THE DATA

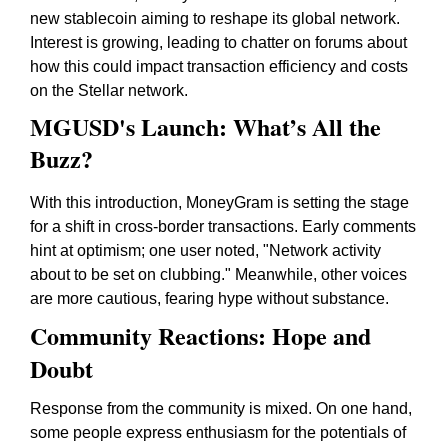
new stablecoin aiming to reshape its global network.
Interest is growing, leading to chatter on forums about
how this could impact transaction efficiency and costs
on the Stellar network.
MGUSD's Launch: What’s All the
Buzz?
With this introduction, MoneyGram is setting the stage
for a shift in cross-border transactions. Early comments
hint at optimism; one user noted, "Network activity
about to be set on clubbing." Meanwhile, other voices
are more cautious, fearing hype without substance.
Community Reactions: Hope and
Doubt
Response from the community is mixed. On one hand,
some people express enthusiasm for the potentials of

EXERCISE DESCRIPTION
Which lines run from the one containing "MGUSD's Launch: What’s All the" to the end of the entries above? Quote exactly those, and only those.

EXPECTED OUTPUT
MGUSD's Launch: What’s All the
Buzz?
With this introduction, MoneyGram is setting the stage
for a shift in cross-border transactions. Early comments
hint at optimism; one user noted, "Network activity
about to be set on clubbing." Meanwhile, other voices
are more cautious, fearing hype without substance.
Community Reactions: Hope and
Doubt
Response from the community is mixed. On one hand,
some people express enthusiasm for the potentials of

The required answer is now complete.